In the secluded hills of western Howard County, where the sounds of hammers banging and power drills humming are about all that can be heard besides the chirping birds, a patch of landscape is dotted with a handful of new homes and skeletons of others going up.
Jim Selfridge sometimes drives by to see it, even when nobody's working. After all, it is his company, James H. Selfridge Builders Inc., that is building all 26 houses in the Ridge View Hunt subdivision in Woodbine.
"I feel proud to drive through and say this is what we created," Selfridge said.
In its 10th year, Selfridge Builders is still considered young in the home-building industry, where successful companies last for generations, said John Kortecamp, executive vice president of the Home Builders Association of Maryland.
"However," Kortecamp said, "10 years gives you an awful lot of time to establish a track record, and Jim has certainly done that and ... enjoys an outstanding reputation in the industry."
Selfridge, 41, has seen his company grow from a couple of hundred thousand dollars in sales 10 years ago to a little less than $9 million last year.
He has been in the business for nearly twice as long as his company has been around.
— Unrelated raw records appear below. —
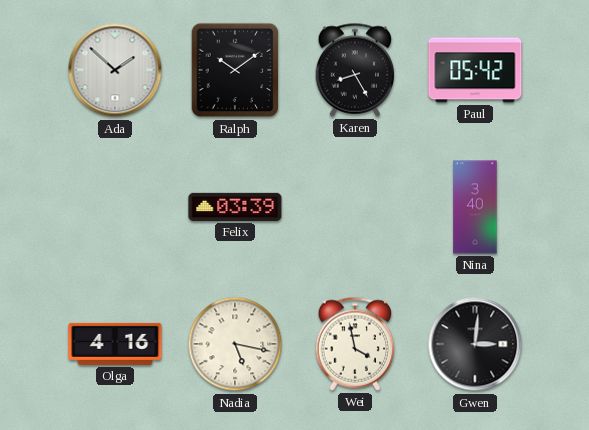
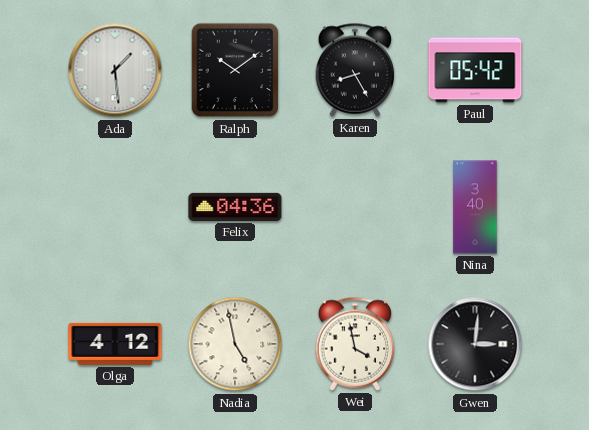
Ada: 1:52 -> 1:29
Felix: 03:39 -> 04:36
Olga: 4:16 -> 4:12
Nadia: 5:17 -> 4:58
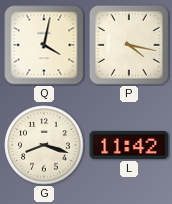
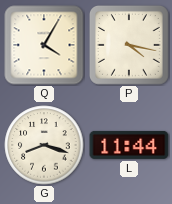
Q: 4:02 -> 4:05
L: 11:42 -> 11:44
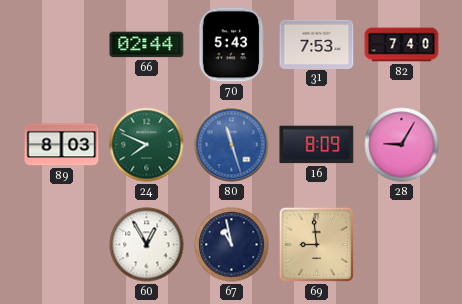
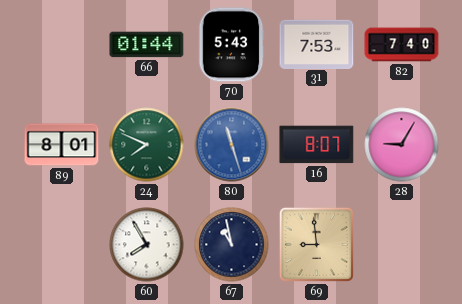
66: 02:44 -> 01:44
89: 8:03 -> 8:01
16: 8:09 -> 8:07
60: 12:55 -> 7:55
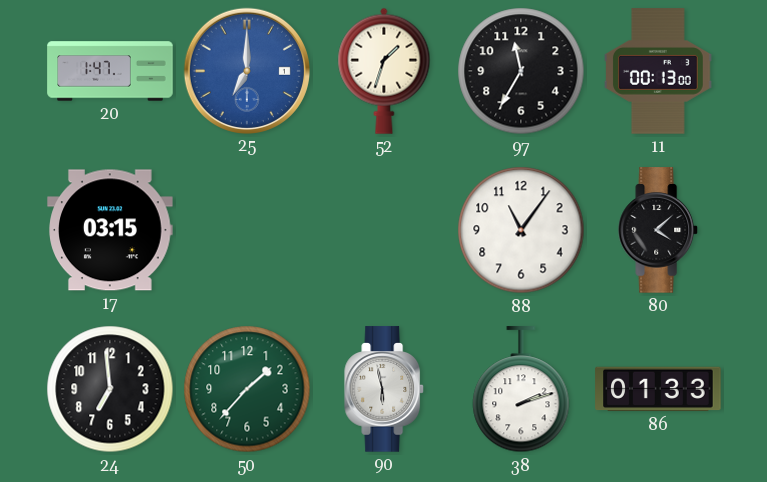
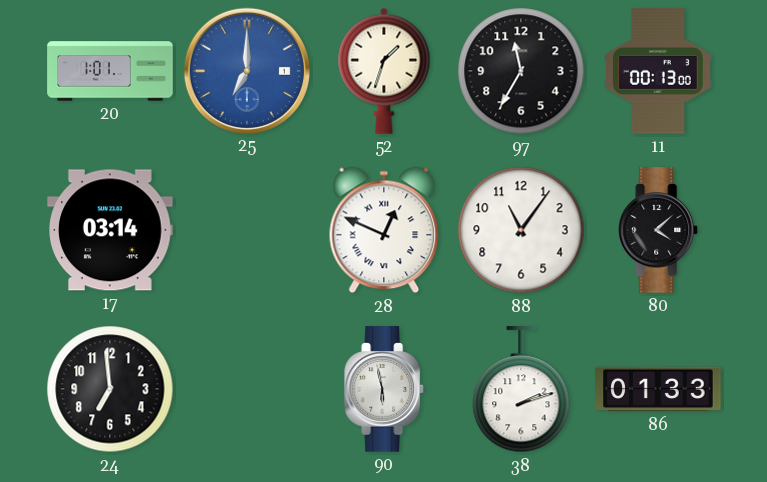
20: 1:47 -> 1:01
17: 03:15 -> 03:14
28: none -> 12:49
50: 1:37 -> none
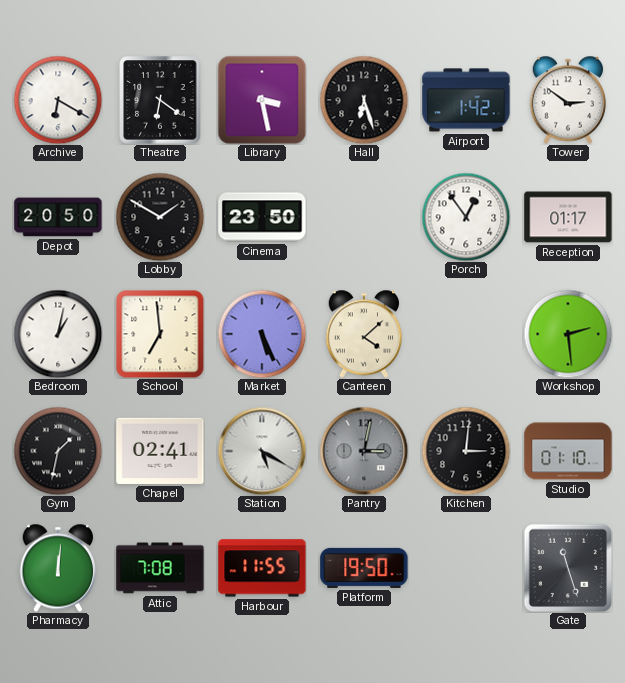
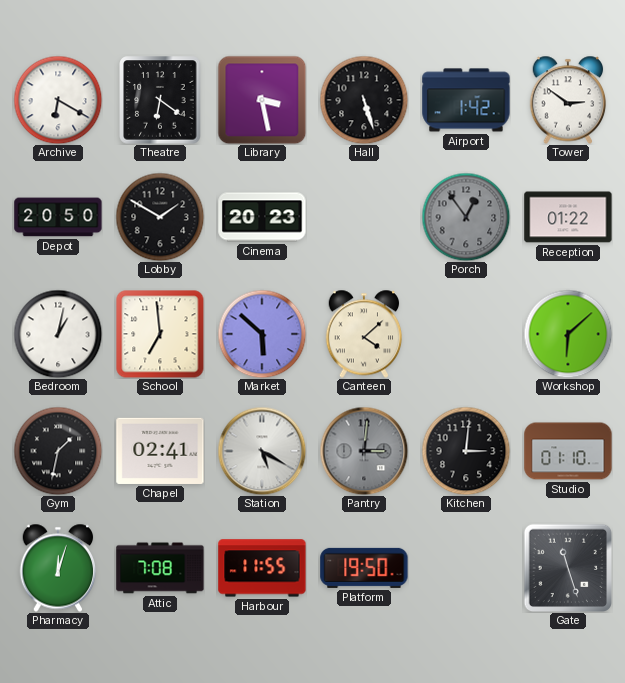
Hall: 6:27 -> 5:27
Cinema: 23:50 -> 20:23
Porch dial: white -> grey
Reception: 01:17 -> 01:22
Market: 5:26 -> 5:52
Workshop: 2:29 -> 6:08
Pantry: 3:02 -> 3:01
Pharmacy: 12:01 -> 12:03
And though he has struggled through a poor economy in the late 1980s and has seen three of the companies he built downsize significantly or fade away, Selfridge is relishing the housing boom, and his business is soaring.
"We have gone from having work for two weeks to having work for a year-and-a-half in front of us," said Tim Ragen, Selfridge Builders' vice president of production, who has worked with Selfridge since 1987.
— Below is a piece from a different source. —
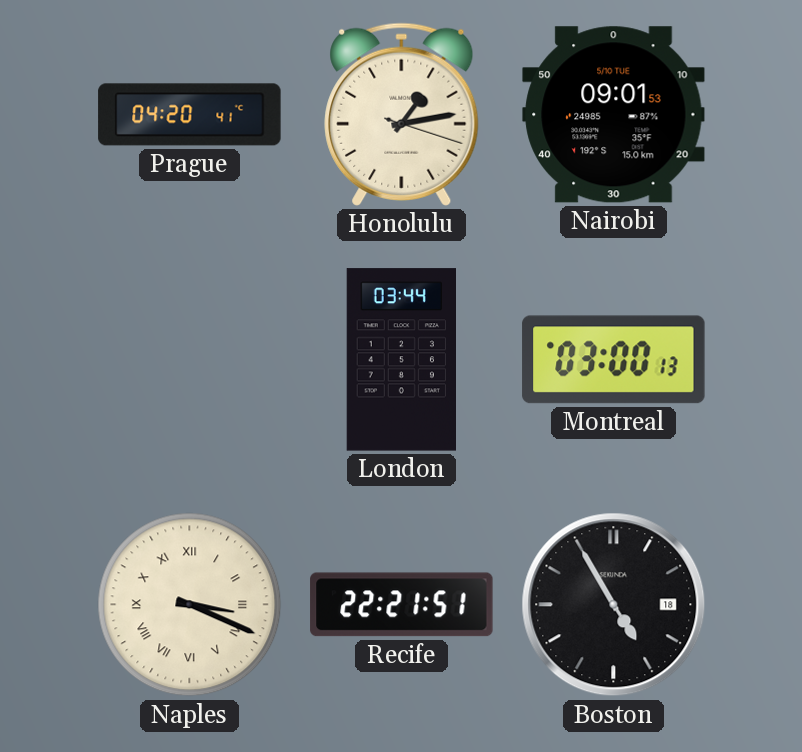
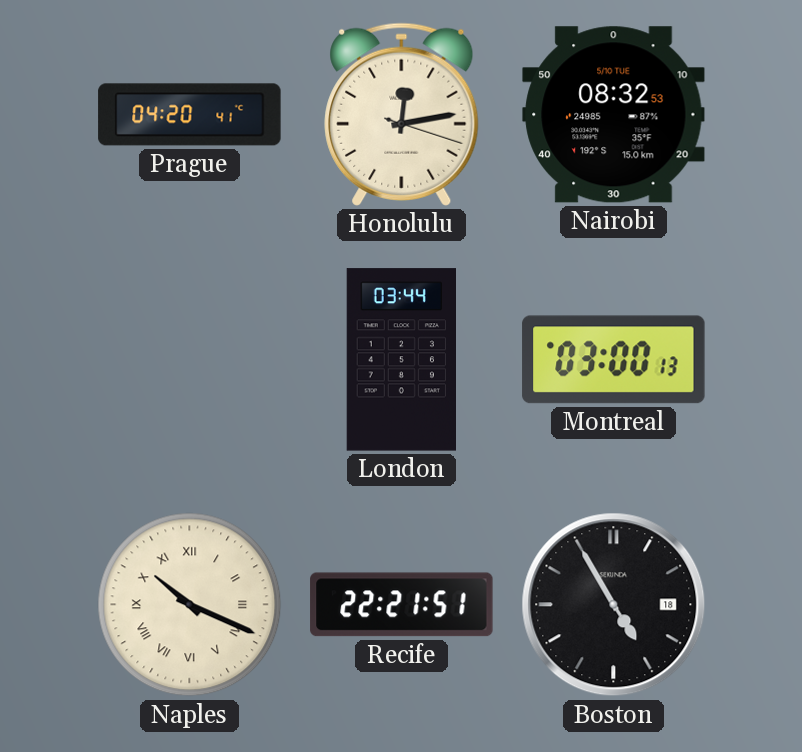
Honolulu: 1:13 -> 12:13
Nairobi: 09:01 -> 08:32
Naples: 3:19 -> 10:19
Selfridge started his first construction business in 1984, with only about 18 months of field experience under his tool belt.
Originally from outside Fort Lauderdale, Fla., he moved north to study at Western Maryland College, graduated in 1982 and worked as an assistant superintendent and then a project manager for a company that built Jiffy Lube stores.
"I knew I wanted to have my own business at sometime," Selfridge said, "but did I know I was ready after a year and a half? No."
Still, he hammered away at the notion.
In 1984, with a job renovating apartments in a Washington suburb, Selfridge opened JHS Construction. Within about five years, JHS grew into a $3 million company that built single-use commercial buildings in Maryland, Virginia, West Virginia, Pennsylvania and Washington.
The number of employees at the company grew to 40. And, with a commercial building boom in the late 1980s, JHS sprouted two new companies: Quality Concrete Inc. in 1986 and Finishing Touch Painting Inc. in 1987.
But when the economy took a turn in 1989, the concrete and painting companies fizzled out, and JHS went from 40 employees to three, including Selfridge.
"Suddenly that overhead just starts eating you alive," Selfridge said, recalling how the company took an even bigger hit because he waited too long to downsize.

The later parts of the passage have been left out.